Page MenuHomePhabricator

Scap should restart HHVM
Closed, DuplicatePublic

Description

HHVM was not designed to continue running indefinitely while its code is periodically updated by successive deploys, but that is how we run it currently. The consequence of this is that HHVM's translation cache is eventually exhausted and HHVM crashes.

My long-term view on how we ought to solve this involves switching to RepoAuth mode, with all the changes to our deployment tooling and process that this entails.

Until that time, we should make scap restart HHVM on each application server.

It should work like this:

  1. Sync all files to all app servers, as we do now.

This means that HHVM will start translating and executing the new code before it is restarted.
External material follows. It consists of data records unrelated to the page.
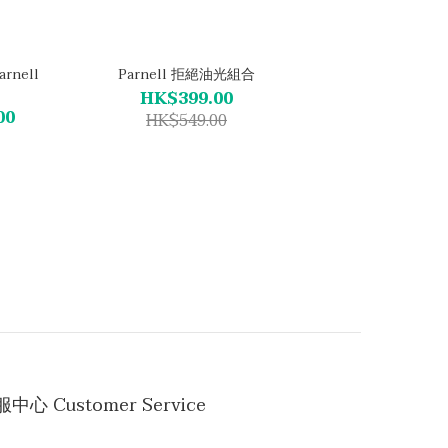
nell
Parnell 拒絕油光組合
HK$399.00
00
HK$549.00
中心 Customer Service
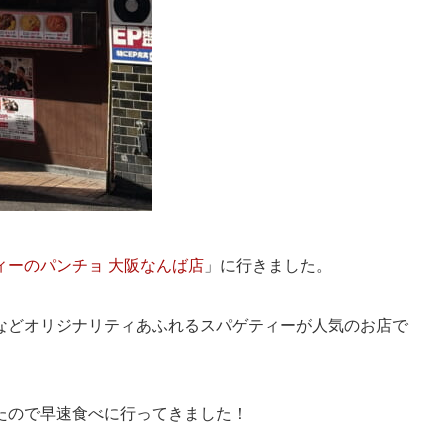
ィーのパンチョ 大阪なんば店
」に行きました。
などオリジナリティあふれるスパゲティーが人気のお店で
たので早速食べに行ってきました！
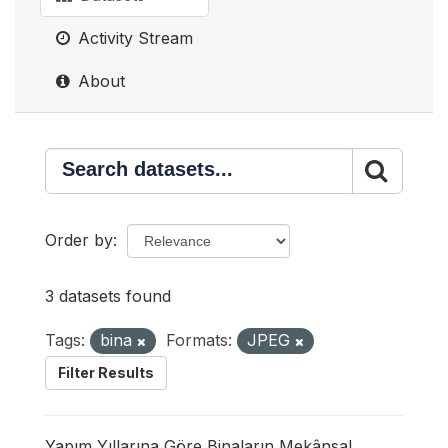
Activity Stream
About
Order by
3 datasets found
Tags:
bina
Formats:
JPEG
Filter Results
Yapım Yıllarına Göre Binaların Mekânsal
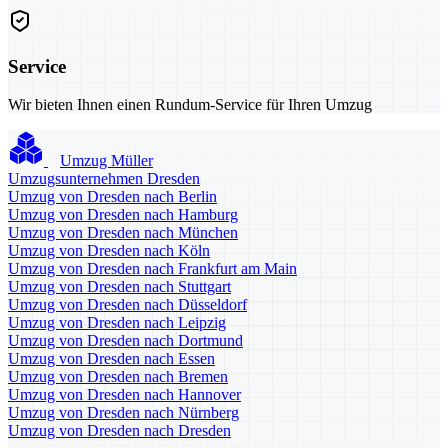
Service
Wir bieten Ihnen einen Rundum-Service für Ihren Umzug
Umzug Müller
Umzugsunternehmen Dresden
Umzug von Dresden nach Berlin
Umzug von Dresden nach Hamburg
Umzug von Dresden nach München
Umzug von Dresden nach Köln
Umzug von Dresden nach Frankfurt am Main
Umzug von Dresden nach Stuttgart
Umzug von Dresden nach Düsseldorf
Umzug von Dresden nach Leipzig
Umzug von Dresden nach Dortmund
Umzug von Dresden nach Essen
Umzug von Dresden nach Bremen
Umzug von Dresden nach Hannover
Umzug von Dresden nach Nürnberg
Umzug von Dresden nach Dresden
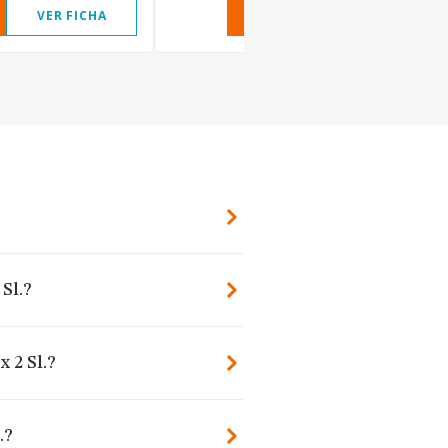
VER FICHA
VER INFORME
VER FIC
 Sl.?
 2 Sl.?
.?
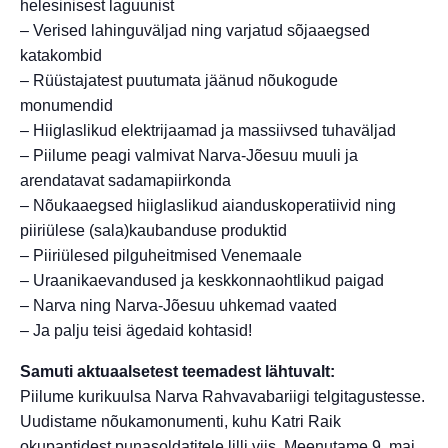
helesinisest laguunist
– Verised lahinguväljad ning varjatud sõjaaegsed
katakombid
– Rüüstajatest puutumata jäänud nõukogude
monumendid
– Hiiglaslikud elektrijaamad ja massiivsed tuhaväljad
– Piilume peagi valmivat Narva-Jõesuu muuli ja
arendatavat sadamapiirkonda
– Nõukaaegsed hiiglaslikud aianduskoperatiivid ning
piiriülese (sala)kaubanduse produktid
– Piiriülesed pilguheitmised Venemaale
– Uraanikaevandused ja keskkonnaohtlikud paigad
– Narva ning Narva-Jõesuu uhkemad vaated
– Ja palju teisi ägedaid kohtasid!
Samuti aktuaalsetest teemadest lähtuvalt:
Piilume kurikuulsa Narva Rahvavabariigi telgitagustesse.
Uudistame nõukamonumenti, kuhu Katri Raik
okupantidest punasoldatitele lilli viis. Meenutame 9. mai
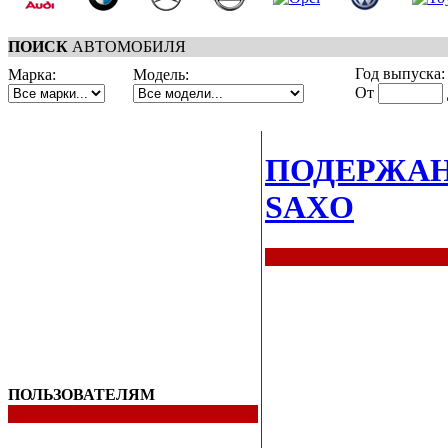
ПОИСК
АВТОМОБИЛЯ
Год выпуска:
Марка:
Модель:
От
ПОДЕРЖА
SAXO
ПОЛЬЗОВАТЕЛЯМ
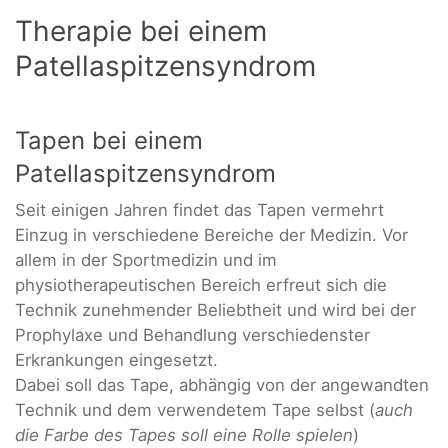
Therapie bei einem
Patellaspitzensyndrom
Tapen bei einem
Patellaspitzensyndrom
Seit einigen Jahren findet das Tapen vermehrt
Einzug in verschiedene Bereiche der Medizin. Vor
allem in der Sportmedizin und im
physiotherapeutischen Bereich erfreut sich die
Technik zunehmender Beliebtheit und wird bei der
Prophylaxe und Behandlung verschiedenster
Erkrankungen eingesetzt.
Dabei soll das Tape, abhängig von der angewandten
Technik und dem verwendetem Tape selbst (
auch
die Farbe des Tapes soll eine Rolle spielen
)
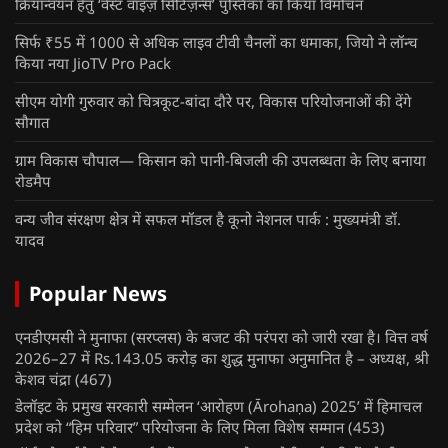
क्रियान्वयन हेतु ‘वेस्ट वाइज़ सिटिज़न्स’ पुस्तिका का किया विमोचन
सिर्फ ₹55 में 1000 से अधिक लाइव टीवी चैनलों का धमाका, जियो ने लॉन्च
किया नया JioTV Pro Pack
सीएम योगी गुरुवार को चित्रकूट-बांदा दौरे पर, विकास परियोजनाओं की देंगे
सौगात
ग्राम विकास चौपाल— किसान को पानी-बिजली की उपलब्धता के लिए बनाया
रोडमैप
वन्य जीव संरक्षण क्षेत्र में सफल मॉडल है कूनो नेशनल पार्क : मुख्यमंत्री डॉ.
यादव
Popular News
एनडीएमसी ने मुनाफा (सरप्लस) के बजट की परंपरा को जारी रखा है। वित्त वर्ष
2026–27 में Rs.143.05 करोड़ का शुद्ध मुनाफा अनुमानित है – अध्यक्ष, श्री
केशव चंद्रा
(467)
डेलॉइट के प्रमुख सरकारी सम्मेलन ‘आरोहण (Ārohaṇa) 2025’ में हिमाचल
प्रदेश को “हिम परिवार” परियोजना के लिए मिला विशेष सम्मान
(453)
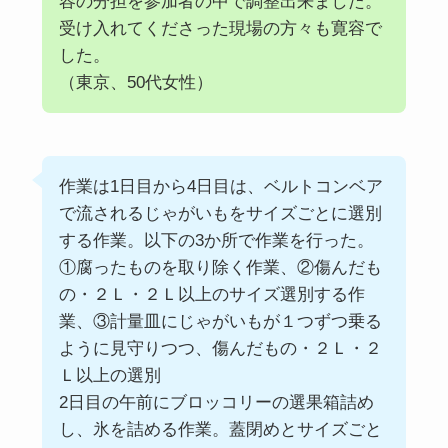
容の分担を参加者の中で調整出来ました。
受け入れてくださった現場の方々も寛容で
した。
（東京、50代女性）
作業は1日目から4日目は、ベルトコンベア
で流されるじゃがいもをサイズごとに選別
する作業。以下の3か所で作業を行った。
①腐ったものを取り除く作業、②傷んだも
の・２Ｌ・２Ｌ以上のサイズ選別する作
業、③計量皿にじゃがいもが１つずつ乗る
ように見守りつつ、傷んだもの・２Ｌ・２
Ｌ以上の選別
2日目の午前にブロッコリーの選果箱詰め
し、氷を詰める作業。蓋閉めとサイズごと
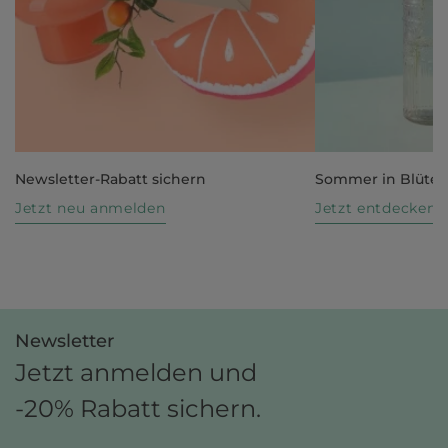
Newsletter-Rabatt sichern
Sommer in Blüte
Jetzt neu anmelden
Jetzt entdecken
Newsletter
Jetzt anmelden und
-20% Rabatt sichern.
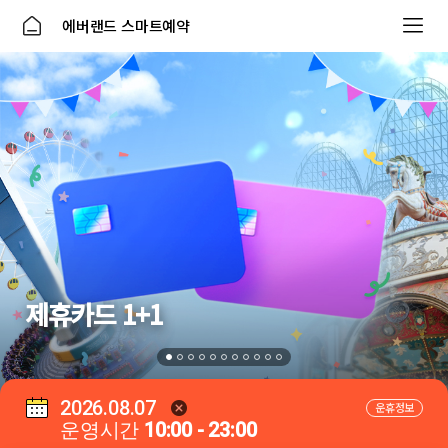
에버랜드 스마트예약
제휴카드 1+1
2026.08.07
운휴정보
운영시간
10:00 - 23:00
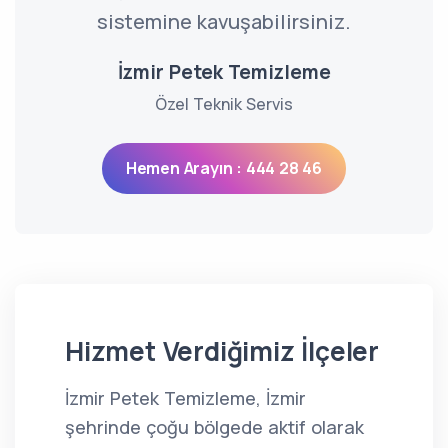
sistemine kavuşabilirsiniz.
İzmir Petek Temizleme
Özel Teknik Servis
Hemen Arayın : 444 28 46
Hizmet Verdiğimiz İlçeler
İzmir Petek Temizleme, İzmir
şehrinde çoğu bölgede aktif olarak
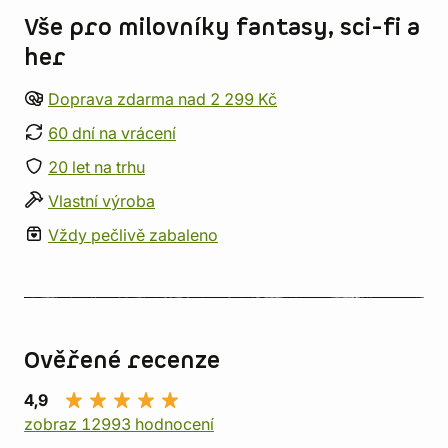
Vše pro milovníky fantasy, sci-fi a
her
Doprava zdarma nad 2 299 Kč
60 dní na vrácení
20 let na trhu
Vlastní výroba
Vždy pečlivě zabaleno
Ověřené recenze
4,9
zobraz 12993 hodnocení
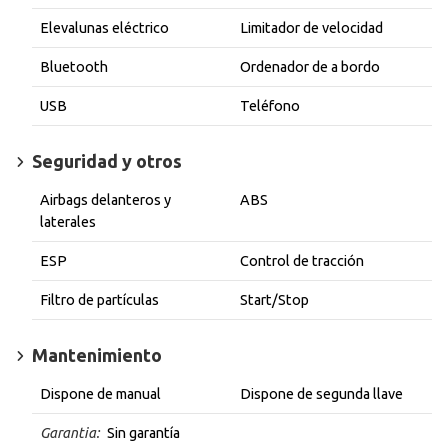
Elevalunas eléctrico
Limitador de velocidad
Bluetooth
Ordenador de a bordo
USB
Teléfono
Seguridad y otros
Airbags delanteros y
ABS
laterales
ESP
Control de tracción
Filtro de partículas
Start/Stop
Mantenimiento
Dispone de manual
Dispone de segunda llave
Garantia:
Sin garantía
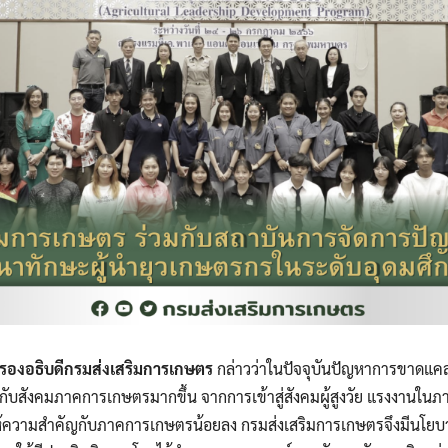
รองอธิบดีกรมส่งเสริมการเกษตร
กล่าวว่าในปัจจุบันปัญหาการขาดแ
สังคมภาคการเกษตรมากขึ้น จากการเข้าสู่สังคมผู้สูงวัย แรงงานในภา
่ให้ความสำคัญกับภาคการเกษตรน้อยลง กรมส่งเสริมการเกษตรจึงมีนโย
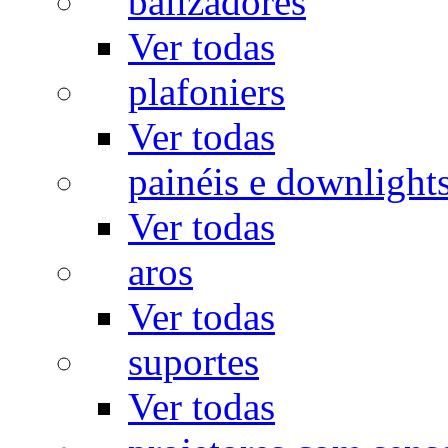
balizadores
Ver todas
plafoniers
Ver todas
painéis e downlight
Ver todas
aros
Ver todas
suportes
Ver todas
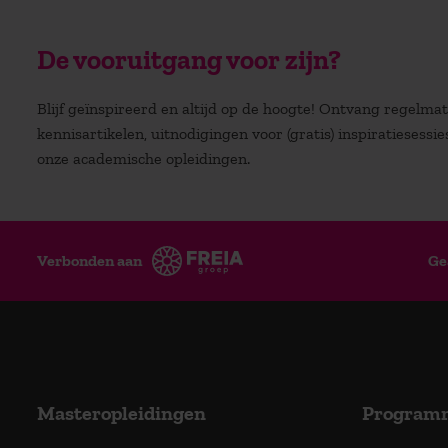
De vooruitgang voor zijn?
Blijf geïnspireerd en altijd op de hoogte! Ontvang regelm
kennisartikelen, uitnodigingen voor (gratis) inspiratiesessi
onze academische opleidingen.
Verbonden aan
Ge
Masteropleidingen
Program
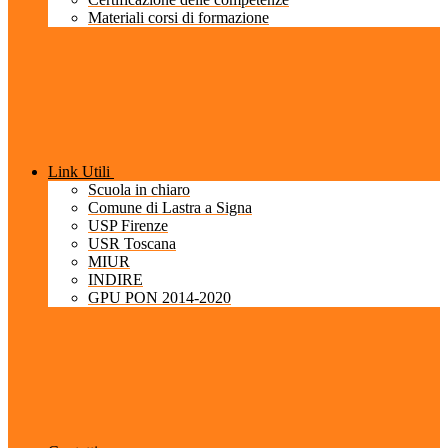
Materiali corsi di formazione
Link Utili
Scuola in chiaro
Comune di Lastra a Signa
USP Firenze
USR Toscana
MIUR
INDIRE
GPU PON 2014-2020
That's not great, but doing it differently would make this a much bigger task.

  1. Send SIGWINCH to Apache on each app server to trigger a graceful stop. Wait for Apache to shut down.
  1. Restart HHVM.
  1. Start Apache.

Steps 2-4 would have to be staggered such that they only apply to a portion of the application server pool at a time. Simply setting a strict concurrency limit for the restart procedure in scap should do the trick.

Event Timeline

ori created this task.Jun 18 2015, 8:40 PM
ori assigned this task to bd808.
ori raised the priority of this task from to Normal.
ori updated the task description. (Show Details)
ori added projects: HHVM, Deployments.
ori added a subscriber: ori.
Restricted Application added a subscriber: Aklapper. · View Herald TranscriptJun 18 2015, 8:40 PM
ori renamed this task from scap should restart HHVM to Scap should restart HHVM.Jun 18 2015, 8:58 PM
ori set Security to None.
ori added subscribers: chasemp, thcipriani.
Joe added a subscriber: Joe.Jun 19 2015, 4:18 PM

In a couple of weeks, we will be able to pool/depool hosts from the load balancers with a call.

I think we should use that capability, so that steps 2-4 will be

  1. Depool the server from pybal, wait N seconds

3 Restart HHVM

  1. repool the server in pybal

We can do this pretty easily if we batch the pools/depools, but of course it will need some testing/further work.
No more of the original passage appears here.